Like elephants, kangaroos are a unique species, with limited variation, and range from the massive reds of central Australia, to small brown-gray rock wallabies. Their representation in souvenir shops is mostly uniform, of the soft toy or keyring type, or emblazoned on timber, ceramic and plastic souvenirs, size and colour being the only real points of differentiation. Elephants, likewise, come in two basic types, the massive African and the smaller, more subdued, Indian or Asian. Just as the kangaroo has come to represent Australia (Franklin, 2010, see also Leite & Graburn 2012), the elephant has become an essential symbol in the identity formation of different but related people and cultures across Southeast Asia.

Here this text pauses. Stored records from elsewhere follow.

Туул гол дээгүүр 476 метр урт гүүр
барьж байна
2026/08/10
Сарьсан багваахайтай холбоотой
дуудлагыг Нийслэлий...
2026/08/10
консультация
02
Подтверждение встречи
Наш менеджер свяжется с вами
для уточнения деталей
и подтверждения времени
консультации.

Elephants, also, tend to appear as two character types, within most Southeast Asian cultures in which they are endemic, either as beast of burden, or as characters woven into the myths of particular primitive belief systems. Pinsri (2010: p 160) notes that the elephant’s reputed strength, patience and intelligence, together with its engagement in labour, transportation and warfare have seen its status elevated to that of the higher realm of animals, including as a symbol of royalty and interwoven into Hindu and Buddhist mythology. One might say, they are manifested as both sacred and profane beings. The tourist perspective, particularly that of the Western tourist, adds further dimensions to the image of the world’s largest land mammal, that of ultimate exotic creature, fun fair ride and circus performer, animated landscape feature and, given most filmic representations, cute creature of dim wits. In most instances, the Asian elephant is conceptualised as domesticated, in contrast to the wild noble beats of Africa, viewed from afar by safari tourist.

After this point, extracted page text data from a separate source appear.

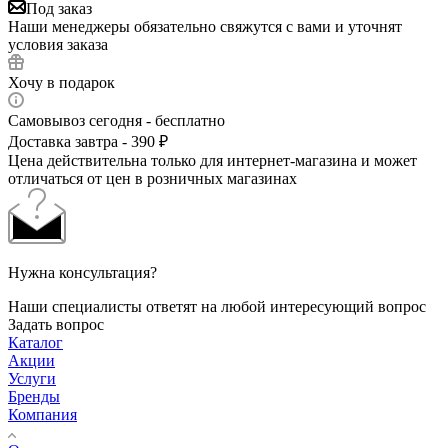
Под заказ
Наши менеджеры обязательно свяжутся с вами и уточнят
условия заказа
Хочу в подарок
Самовывоз сегодня - бесплатно
Доставка завтра - 390 ₽
Цена действительна только для интернет-магазина и может
отличаться от цен в розничных магазинах
Нужна консультация?
Наши специалисты ответят на любой интересующий вопрос
Задать вопрос
Каталог
Акции
Услуги
Бренды
Компания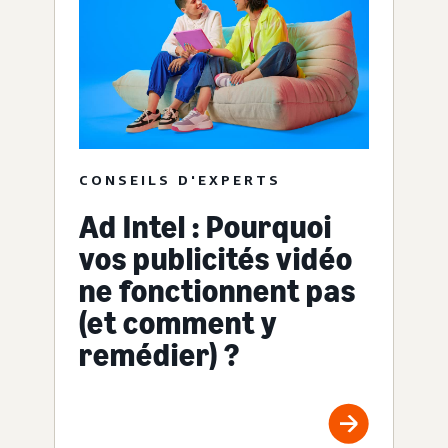
CONSEILS D'EXPERTS
Ad Intel : Pourquoi
vos publicités vidéo
ne fonctionnent pas
(et comment y
remédier) ?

The departure point for this paper is the belief that the variation and abstraction of each elephant figurine, is, in part, influenced by the myths and stories that exist about the animal within each different culture. That such representations are informed by the technical, social and economic development and the availability and selection of media. Artistic, or formal, elements that vary as a result are: architectural configuration, or sculptural form; perspective; surface treatment; balance; media; utility and of course souvenir function, both symbolic and utilitarian. In the area of souvenir function, the consumer also exerts an influence on the resultant form, scale, media and configuration. This is most visible in regions with a developing tourism industry (Richards, 2014; Hume, 2013; Littlefield Kasfir, 1999; Steiner, C.B, 1999).

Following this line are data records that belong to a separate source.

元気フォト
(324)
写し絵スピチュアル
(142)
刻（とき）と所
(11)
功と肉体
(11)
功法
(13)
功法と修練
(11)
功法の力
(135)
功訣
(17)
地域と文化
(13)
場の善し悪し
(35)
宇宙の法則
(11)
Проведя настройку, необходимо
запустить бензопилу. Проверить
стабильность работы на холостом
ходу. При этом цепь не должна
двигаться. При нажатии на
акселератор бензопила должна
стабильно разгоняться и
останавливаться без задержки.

In order to track the changes and convergences in the development of elephant souvenirs, this paper begins with a survey of ceramic figures, discovered in various museum catalogs and related texts, following which I trace the stylistic and cultural threads between surveyed museum artifacts and souvenir elephants, or in some cases identify points at which such historical threads ceased to exist and new ones have been introduced.